De 25 ans son aîné, le Pisciacais est tout ce que Monet n’est pas. Il s’est fait connaître en peignant d’aimables scènes de genre historiques, mousquetaires attablés dans des tavernes, hommes du XVIIIe siècle jouant aux cartes… Meissonier a un ahurissant sens du détail. Il peint avec une minutie extraordinaire. Le spectateur qui regarderait ses tableaux à la loupe pourrait distinguer les moindres particularités du costume représentées avec fidélité, car le peintre se livre à des recherches infinies pour s’assurer de la justesse historique des accessoires. Tout est longuement mûri dans l’atelier, posé, d’une virtuosité inouïe et dénué de toute spontanéité.

Ernest Meissonier, Un jeu de piquet, 1861, Musée national du Pays de Galles

Comme si cette opposition stylistique ne suffisait pas, Meissonier a la critique à ses pieds, il est couvert d’honneurs, il vend à des prix astronomiques, et, comble du comble, il va plus d’une fois siéger au jury du Salon qui rejettera Monet.

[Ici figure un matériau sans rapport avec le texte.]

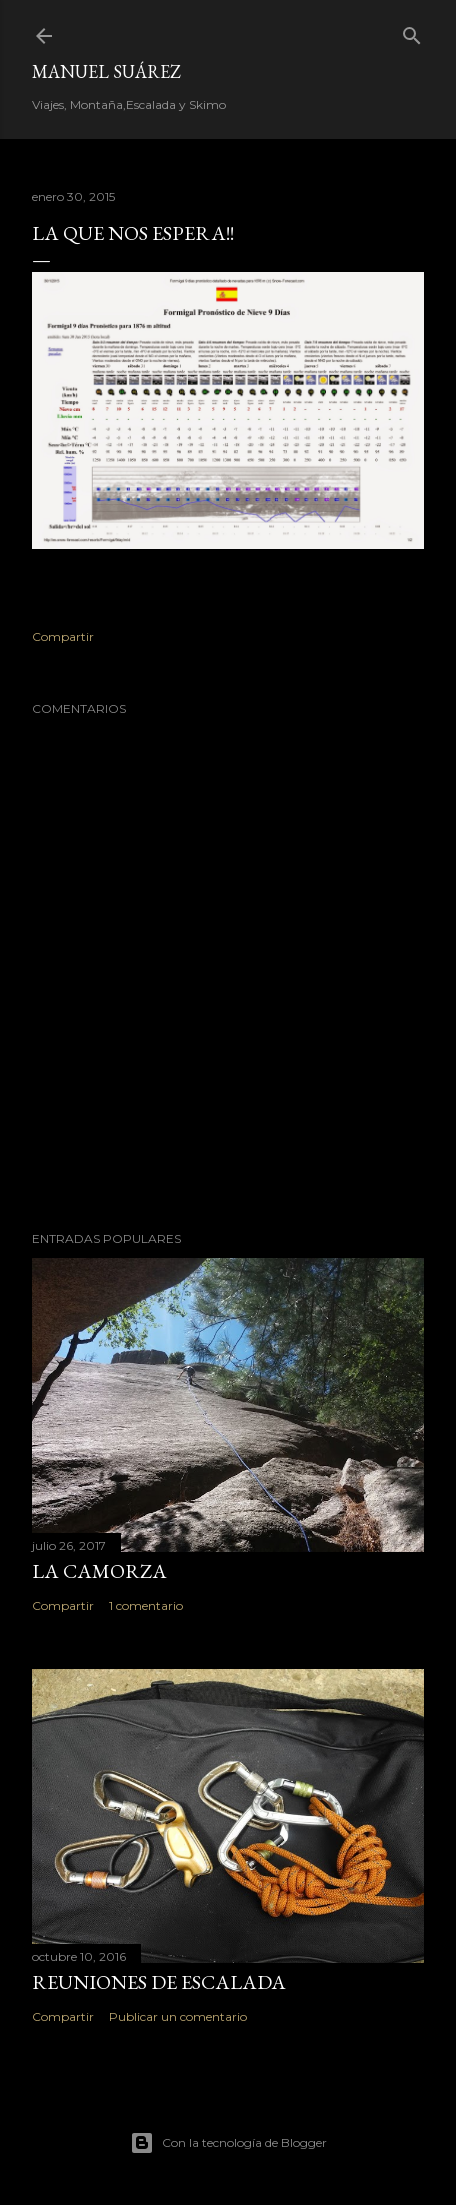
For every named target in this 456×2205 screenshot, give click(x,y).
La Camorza (99, 1571)
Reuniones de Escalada (159, 1982)
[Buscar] (412, 31)
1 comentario (146, 1605)
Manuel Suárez (106, 71)
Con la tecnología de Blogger (228, 2143)
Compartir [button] (63, 636)
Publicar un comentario (178, 2016)
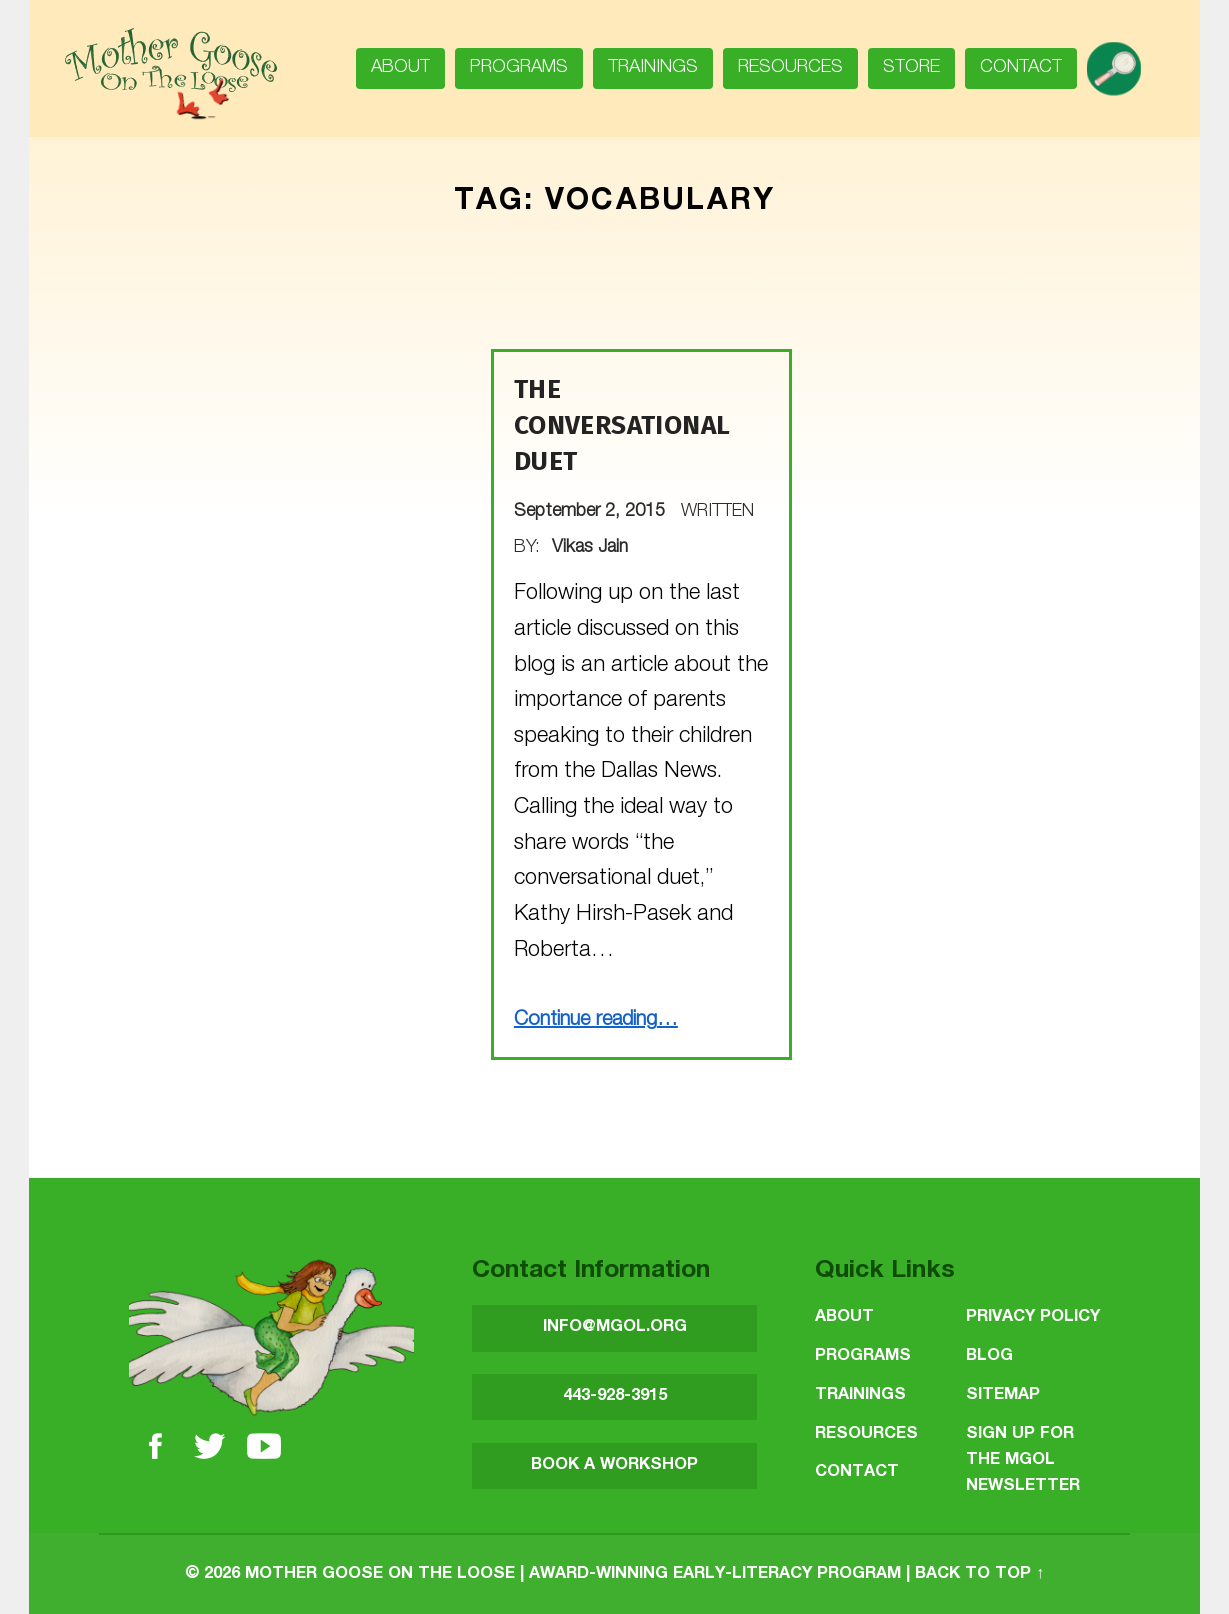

On peut comprendre que ce dernier ne tienne pas à le croiser dans la rue. Je crois même que cela va plus loin et que l’on peut avancer cette hypothèse : si Monet ne peint pas en plein air à Poissy, c’est qu’il veut s’épargner les remarques désobligeantes des passants Pisciacais. Le public local est plus qu’un autre piqué de peinture, pro-Meissonier à cent pour cent, et fermé aux recherches novatrices de Monet. Planter son chevalet dans la ville, c’est être assuré d’essuyer des quolibets. On a beau se moquer des moqueries, tout de même, ça déconcentre.

Monet à Poissy

La maison habitée par Claude Monet à Poissy, YvelinesClaude Monet a habité la ville de Poissy, dans les Yvelines (on disait alors la Seine-et-Oise) de décembre 1881, date où il quitte Vétheuil, à avril 1883, où il emménage à Giverny.
Poissy est situé sur la rive gauche de la Seine à une vingtaine de kilomètres à l’ouest de Paris. La ville est célèbre pour avoir vu en 1214 la naissance et le baptême du roi Louis IX, autrement dit Saint-Louis. Aujourd’hui, le bon roi est toujours omniprésent dans la cité où son nom est utilisé par toutes sortes de commerces.
La maison que Monet loue à Poissy pour y vivre avec ses deux fils, sa compagne Alice Hoschedé et les six enfants de celle-ci s’élève au bord du fleuve, face à une île. Elle s’appelle inévitablement la villa Saint-Louis.
C’est une demeure bourgeoise typique de l’époque, presque aussi large que longue, couverte d’un toit d’ardoises percé de lucarnes.
Elle porte une plaque discrète sur laquelle on peut lire : « Je ne veux que peindre la beauté de l’air. Ici vécut le peintre Claude Monet de décembre 1881 à avril 1883. Hommage de la Ville de Poissy. »
Quand on voit cette belle et vaste bâtisse admirablement située au bord de l’eau, sur une placette à deux pas du centre ville et de la gare, on se dit que Monet a bien choisi sa maison. Lui qui aimait tant l’eau et la nature, il avait tout pour être heureux ici. Les motifs ne devaient pas manquer, la Seine et l’île en face, le pont, la belle église et ses deux clochers romans… On imagine les quatre bateaux de la famille amarrés en bas du talus, prêts à servir pour partir peindre.
Mais en fait, Monet va très peu produire à Poissy. Quand on a des tourments, aucun séjour ne saurait être agréable. Malgré le charme du lieu, Monet passe le moins de temps possible dans la maison, il fuit « cet horrible Poissy » où il se sent de trop.
La situation est devenue très ambiguë depuis qu’Alice et lui ont quitté Vétheuil. Vivre sous le même toit est très compromettant. S’il est maintenant veuf, elle est toujours la femme d’Ernest Hoschedé, et tiraillée entre son devoir d’épouse et ce que lui dicte son coeur. Monet, qui vit dans une douloureuse incertitude, passe donc beaucoup de temps à peindre sur la côte d’Albâtre, à Pourville ou à Etretat.
Et puis, bientôt, il faut quitter Poissy. Fidèle à son habitude, la famille y vit au-dessus de ses moyens. Monet est incapable de payer le loyer de cette maison cossue, et ce sera encore son marchand Paul Durand-Ruel qui devra le secourir pour lui permettre de déménager à Giverny.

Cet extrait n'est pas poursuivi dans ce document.